NHHR’s impact on NAFLD may stem from various pathophysiological mechanisms. The pathogenesis of NAFLD is related to lipid metabolism disorders32, oxidative stress33, inflammation34, and insulin resistance35. As a composite indicator, NHHR is potentially linked to NAFLD pathogenesis. An elevated NHHR suggests an increase in non-HDLC and/or a decrease in HDLC, indicating a relative rise in harmful lipid particles and a decline in protective ones that can lead to liver lipid deposition and metabolic disorders36. HDL-C facilitates lipid transport and has roles in reducing inflammation, oxidative stress, and thrombosis, essential for the health of vascular endothelial cells. When the NHHR value is elevated and HDL-C decreases, the body’s ability to scavenge oxidative substances and maintain the vascular endothelium decreases, thereby inducing oxidative stress, which can further activate macrophages and Kupffer cells to release pro-inflammatory cytokines, attracting immune cells to the liver and exacerbating inflammation37. High NON-HDL-C levels indicate an increase in LDL-C, VLDL-C, and IDL-C, leading to excess fatty acids and lipid accumulation in the liver, disrupting the insulin signaling pathway and causing insulin resistance38. HDL-C can independently predict NAFLD39. The ratio of TC to HDL-C is a crucial indicator for assessing the risk of NAFLD40. The present study further complements and confirms the detrimental impact of NHHR on NAFLD, suggesting its potential utility as a predictive marker for NAFLD progression.

Strengths and limitations

Strengths: First, it investigates the association between the NHHR, CAP, and NAFLD from the NHANES, a representative sample database of the U.S. population making the findings robust and generalizable. Second, by exploring the relationship between NHHR and CAP, our study provides greater insight into the grading of hepatic steatosis and the potential for targeted interventions, enhancing macro-risk assessment and micro-clinical guidance for NAFLD progression. Third, the study employed three analytical models to adjust for a wide range of covariates, thereby improving the reliability and validity of the results. Lastly, the study highlights NHHR as a potential indicator for further research into NAFLD risk assessment, contributing valuable insights into lipid metabolism and liver health.

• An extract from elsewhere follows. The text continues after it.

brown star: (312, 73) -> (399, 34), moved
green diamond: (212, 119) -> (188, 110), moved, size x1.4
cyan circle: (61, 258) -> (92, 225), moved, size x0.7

Limitations: First, the present study, being cross-sectional, can only explore the association of risk between NHHR and NAFLD without establishing causality; therefore, future research should focus on larger prospective cohort studies to confirm these findings. Second, the data used in this study were derived from the NHANES, which is limited to the American population and may not be generalizable to other populations or ethnic groups. Third, the study period (2017–2020) may not fully capture long-term trends or changes over time in NHHR and NAFLD prevalence. Lastly, despite adjusting for multiple covariates, potential unmeasured confounding factors still exist.

Conclusions

NHHR is strongly associated with the prevalence of NAFLD, which may serve as a potential marker for predicting NAFLD. Maintaining NHHR within an appropriate range may reduce the prevalence rate of NAFLD.